Schon oft geschrieben, aber wohl nie hat es so sehr gestimmt: Es wird erst schlimmer, bevor es besser wird. Dieser dunkle, lange Winter verlangt uns Deutschen in dieser Pandemie noch einmal alles ab. Verzicht üben, Geduld haben, Rücksicht nehmen, optimistisch bleiben. Nicht gerade Dinge, für die wir bekannt sind. Aber es gibt Gründe, die dafür sprechen, tatsächlich mit erhobenem Haupt nach vorne zu schauen. Aber dazu erstmal ein kurzer Blick zurück.

Beim Lockdown Nummer Eins, im zurückliegenden Frühjahr, standen ganze Fabriken still.
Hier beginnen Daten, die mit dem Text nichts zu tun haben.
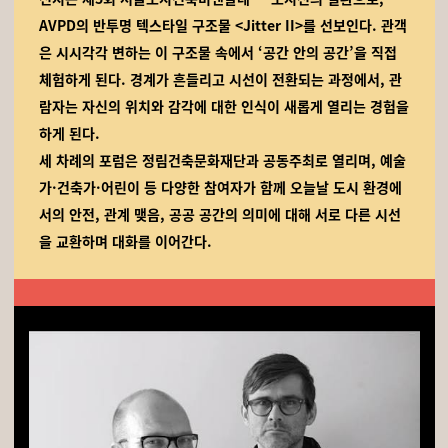
AVPD의 반투명 텍스타일 구조물 <Jitter II>를 선보인다. 관객
은 시시각각 변하는 이 구조물 속에서 ‘공간 안의 공간’을 직접
체험하게 된다. 경계가 흔들리고 시선이 전환되는 과정에서, 관
람자는 자신의 위치와 감각에 대한 인식이 새롭게 열리는 경험을
하게 된다.
세 차례의 포럼은 정림건축문화재단과 공동주최로 열리며, 예술
가·건축가·어린이 등 다양한 참여자가 함께 오늘날 도시 환경에
서의 안전, 관계 맺음, 공공 공간의 의미에 대해 서로 다른 시선
을 교환하며 대화를 이어간다.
Kein Auto, keine Maschine wurde mehr gebaut. Läden waren geschlossen, große wie kleine. Die Prognosen waren düster. (Manche Auguren hatten Zahlen von bis zu minus 20 Prozent im Angebot.) Am Ende werden es wohl um die fünf Prozent sein, um die der Stillstand die Wirtschaftsleistung schrumpfen lässt in diesem Jahr. Eine Menge Holz, aber verkraftbar. Dann im Sommer, da hat die deutsche Volkswirtschaft gezeigt, was geht: Ein Wachstumsplus von über acht Prozent im dritten Quartal: Schlicht historisch, so was findet sich bislang nicht in den Statistiken.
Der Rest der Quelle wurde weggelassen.